ADD_SUFFIX_TO_AGGREGATED_COLUMN = True
# ADD_SUFFIX_TO_AGGREGATED_COLUMN = True will add a suffix to the
# aggregated column. e.g. 'responseVar_mean'. If ADD_SUFFIX_TO_AGGREGATED_COLUMN
# = False, the aggregated column will have the original column name.
SUFFIX = None
# suffix = None. Keep it None if no suffix should be added, or if
# the name of the aggregate function should be used as suffix, after
# "_". Alternatively, set it as a string. As recommendation, put the
# "_" sign in the beginning of this string to separate the suffix from
# the original column name. e.g. if the response variable is 'Y' and
# suffix = '_agg', the new aggregated column will be named as 'Y_agg'


# New dataframe saved as grouped_df.
# Simply modify this object on the left of equality:
grouped_df = group_variables_by_timestamp (df = DATASET, timestamp_tag_column = TIMESTAMP_TAG_COLUMN, subset_of_columns_to_aggregate = SUBSET_OF_COLUMNS_TO_AGGREGATE, grouping_frequency_unit = GROUPING_FREQUENCY_UNIT, number_of_periods_to_group = NUMBER_OF_PERIODS_TO_GROUP, aggregate_function = AGGREGATE_FUNCTION, start_time = START_TIME, offset_time = OFFSET_TIME, add_suffix_to_aggregated_col = ADD_SUFFIX_TO_AGGREGATED_COLUMN, suffix = SUFFIX)

### **Grouping the dataframe by a given variable**
- Categorical variables are grouped by this function only when a proper aggregation function is selected, like the 'mode'.
- If other aggregate is selected, only numeric variables are grouped.

#### Case 1: return a statistics summary dataframe

In [None]:
DATASET = dataset #Alternatively: object containing the dataset to be analyzed

VARIABLES_TO_GROUP_BY = 'categorical_column_name'
# string (inside quotes) containing the name
# of the column in terms of which the dataframe will be grouped by.;
# or (list of strings) with the name of the columns, in case multiple columns
# are used as keys. e.g. variables_to_group_by = "column1" will group the
# dataframe in terms of 'column1'.
# WARNING: do not use this function to group a dataframe in terms of a timestamp.
# To group by a timestamp, use function group_variables_by_timestamp instead.

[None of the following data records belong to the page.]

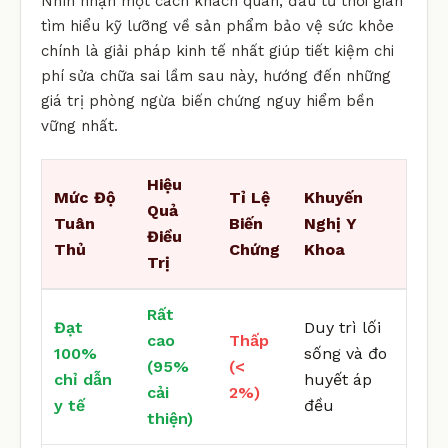
Nhìn nhận một cách khách quan, đầu tư thời gian
tìm hiểu kỹ lưỡng về sản phẩm bảo vệ sức khỏe
chính là giải pháp kinh tế nhất giúp tiết kiệm chi
phí sửa chữa sai lầm sau này, hướng đến những
giá trị phòng ngừa biến chứng nguy hiểm bền
vững nhất.
Hiệu
Mức Độ
Tỉ Lệ
Khuyến
Quả
Tuân
Biến
Nghị Y
Điều
Thủ
Chứng
Khoa
Trị
Rất
Đạt
Duy trì lối
cao
Thấp
100%
sống và đo
(95%
(<
chỉ dẫn
huyết áp
cải
2%)
y tế
đều
thiện)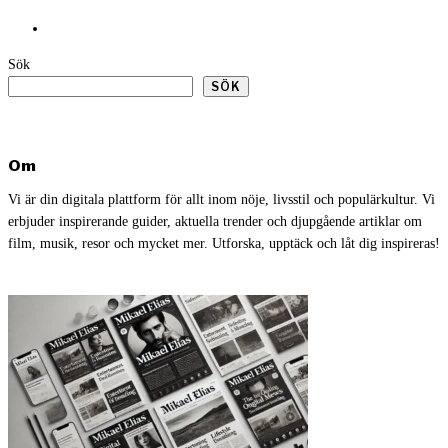
Sök
SÖK
Om
Vi är din digitala plattform för allt inom nöje, livsstil och populärkultur. Vi
erbjuder inspirerande guider, aktuella trender och djupgående artiklar om
film, musik, resor och mycket mer. Utforska, upptäck och låt dig inspireras!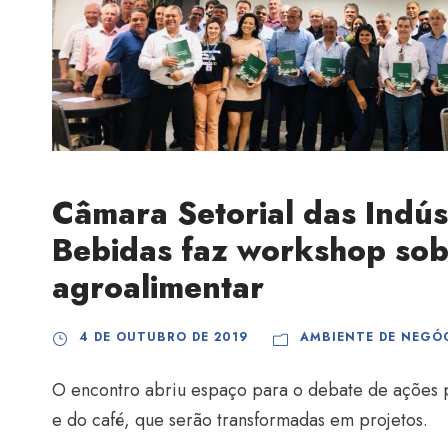
Câmara Setorial das Indús
Bebidas faz workshop sobr
agroalimentar
4 DE OUTUBRO DE 2019
AMBIENTE DE NEGÓ
O encontro abriu espaço para o debate de ações p
e do café, que serão transformadas em projetos.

RETURN_SUMMARY_DATAFRAME = True
# RETURN_SUMMARY_DATAFRAME = False. Set RETURN_SUMMARY_DATAFRAME = True if you want the function
# to return a dataframe containing summary statistics (obtained with the describe method).

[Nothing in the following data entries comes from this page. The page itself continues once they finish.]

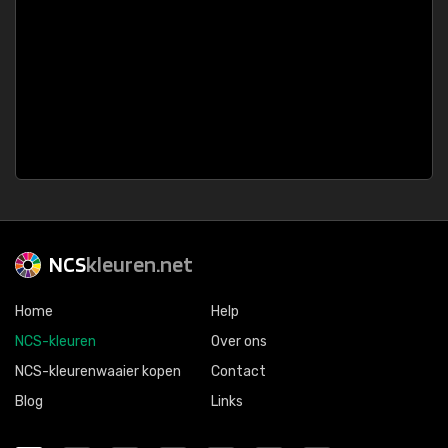
NCS
kleuren.net
Home
Help
NCS-kleuren
Over ons
NCS-kleurenwaaier kopen
Contact
Blog
Links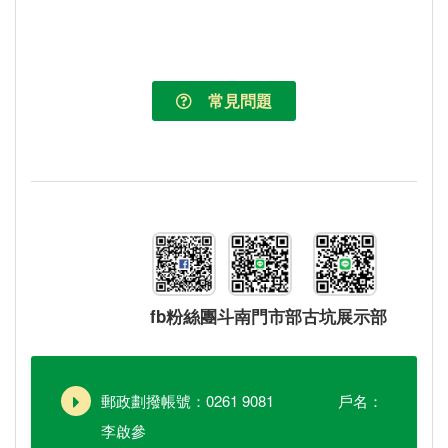
常見問題
fb粉絲團
斗南門市部
古坑展示部
郵政劃撥帳號：0261 9081 戶名：
李啟參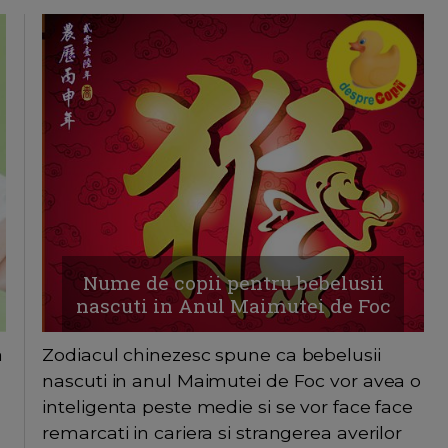
Nume de copii pentru bebelusii
nascuti in Anul Maimutei de Foc
a
Zodiacul chinezesc spune ca bebelusii
nascuti in anul Maimutei de Foc vor avea o
inteligenta peste medie si se vor face face
remarcati in cariera si strangerea averilor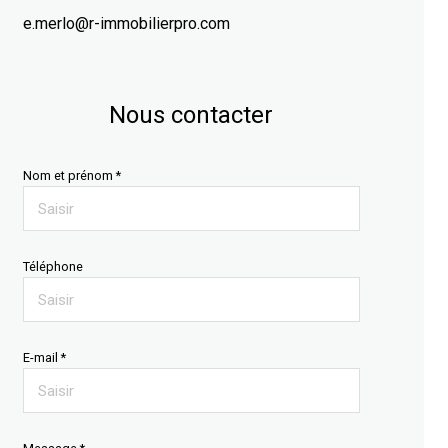
e.merlo@r-immobilierpro.com
Nous contacter
Nom et prénom *
Téléphone
E-mail *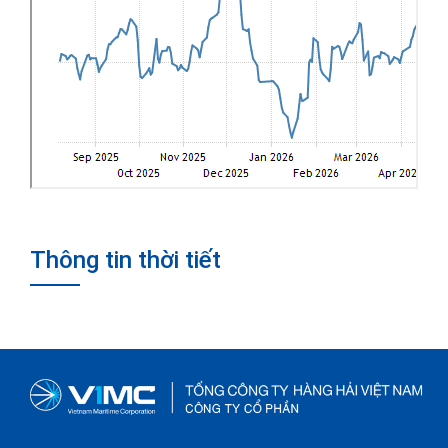
Thông tin thời tiết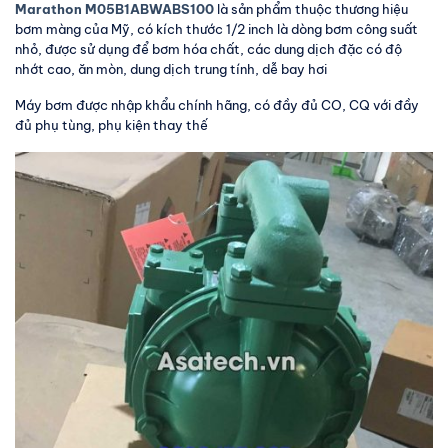
Marathon M05B1ABWABS100
là sản phẩm thuộc thương hiệu
bơm màng của Mỹ, có kích thước 1/2 inch là dòng bơm công suất
nhỏ, được sử dụng để bơm hóa chất, các dung dịch đặc có độ
nhớt cao, ăn mòn, dung dịch trung tính, dễ bay hơi
Máy bơm được nhập khẩu chính hãng, có đầy đủ CO, CQ với đầy
đủ phụ tùng, phụ kiện thay thế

SUBSET_OF_COLUMNS_TO_AGGREGATE = None
# SUBSET_OF_COLUMNS_TO_AGGREGATE: list of strings (inside quotes) containing the names
# of the columns that will be aggregated. Use this argument if you want to aggregate only a subset,
# not the whole dataframe. Declare as a list even if there is a single column to group by.
# e.g. SUBSET_OF_COLUMNS_TO_AGGREGATE = ["response_feature"] will return the column
# 'response_feature' grouped. SUBSET_OF_COLUMNS_TO_AGGREGATE = ["col1", 'col2'] will return columns
# 'col1' and 'col2' grouped.
# If you want to aggregate the whole subset, keep SUBSET_OF_COLUMNS_TO_AGGREGATE = None.

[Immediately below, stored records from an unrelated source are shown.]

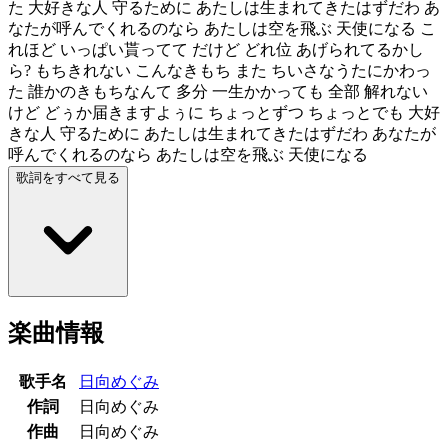
た 大好きな人 守るために あたしは生まれてきたはずだわ あ
なたが呼んでくれるのなら あたしは空を飛ぶ 天使になる こ
れほど いっぱい貰ってて だけど どれ位 あげられてるかし
ら? もちきれない こんなきもち また ちいさなうたにかわっ
た 誰かのきもちなんて 多分 一生かかっても 全部 解れない
けど どぅか届きますよぅに ちょっとずつ ちょっとでも 大好
きな人 守るために あたしは生まれてきたはずだわ あなたが
呼んでくれるのなら あたしは空を飛ぶ 天使になる
歌詞をすべて見る
楽曲情報
歌手名
日向めぐみ
作詞
日向めぐみ
作曲
日向めぐみ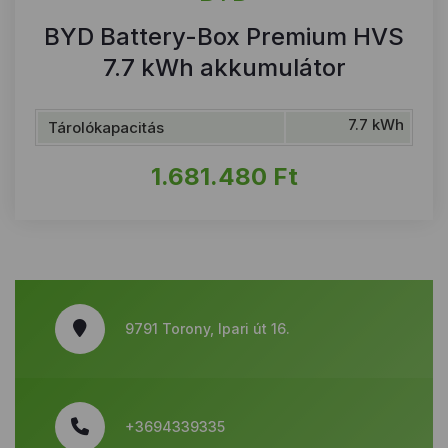
BYD Battery-Box Premium HVS
7.7 kWh akkumulátor
7.7 kWh
Tárolókapacitás
1.681.480
Ft
9791 Torony, Ipari út 16.
+3694339335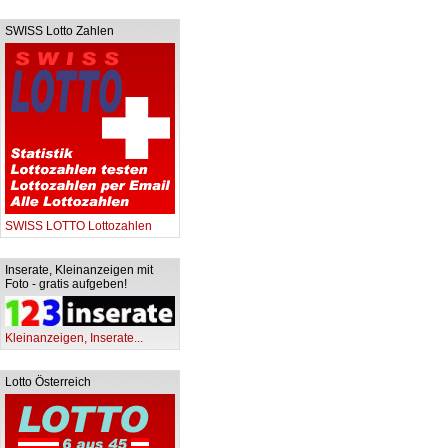
SWISS Lotto Zahlen
SWISS LOTTO Lottozahlen
Inserate, Kleinanzeigen mit
Foto - gratis aufgeben!
Kleinanzeigen, Inserate...
Lotto Österreich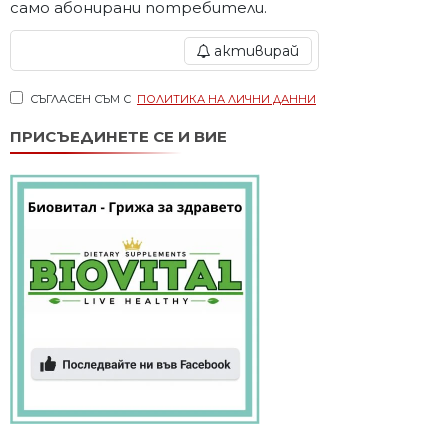
само абонирани потребители.
активирай
СЪГЛАСЕН СЪМ С
ПОЛИТИКА НА ЛИЧНИ ДАННИ
ПРИСЪЕДИНЕТЕ СЕ И ВИЕ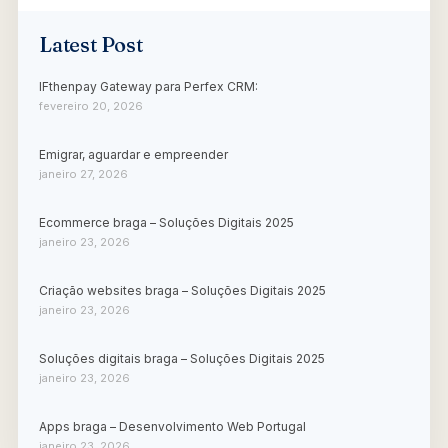
Latest Post
IFthenpay Gateway para Perfex CRM:
fevereiro 20, 2026
Emigrar, aguardar e empreender
janeiro 27, 2026
Ecommerce braga – Soluções Digitais 2025
janeiro 23, 2026
Criação websites braga – Soluções Digitais 2025
janeiro 23, 2026
Soluções digitais braga – Soluções Digitais 2025
janeiro 23, 2026
Apps braga – Desenvolvimento Web Portugal
janeiro 23, 2026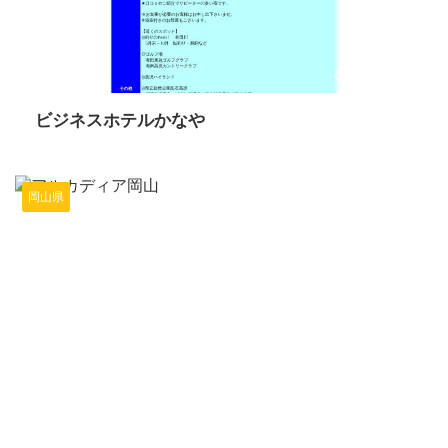
2024/6/11
ビジネスホテルかなや
岡山県
2024/6/11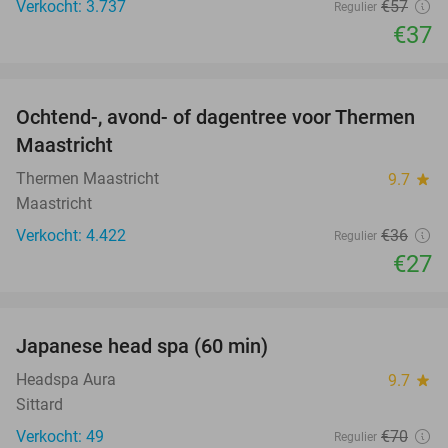
Verkocht: 3.737
€57
Regulier
€37
favorite_border
Ochtend-, avond- of dagentree voor Thermen
25%
Maastricht
Thermen Maastricht
9.7
star
Maastricht
Verkocht: 4.422
€36
Regulier
€27
favorite_border
Japanese head spa (60 min)
23%
Headspa Aura
9.7
star
Sittard
Verkocht: 49
€70
Regulier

AGGREGATE_FUNCTION = 'mean'
# AGGREGATE_FUNCTION = 'mean': String defining the aggregation
# method that will be applied. Possible values:
# 'median', 'mean', 'mode', 'sum', 'min', 'max', 'variance', 'count',
# 'standard_deviation', 'cum_sum', 'cum_prod', 'cum_max', 'cum_min',
# '10_percent_quantile', '20_percent_quantile',
# '25_percent_quantile', '30_percent_quantile', '40_percent_quantile',
# '50_percent_quantile', '60_percent_quantile', '70_percent_quantile',
# '75_percent_quantile', '80_percent_quantile', '90_percent_quantile',
# '95_percent_quantile', 'kurtosis', 'skew', 'interquartile_range',
# 'mean_standard_error', 'entropy'
# To use another aggregate function, you can use the .agg method, passing
# the aggregate as argument, such as in:
# .agg(scipy.stats.mode),
# where the argument is a Scipy aggregate function.
# If None or an invalid function is input, 'mean' will be used.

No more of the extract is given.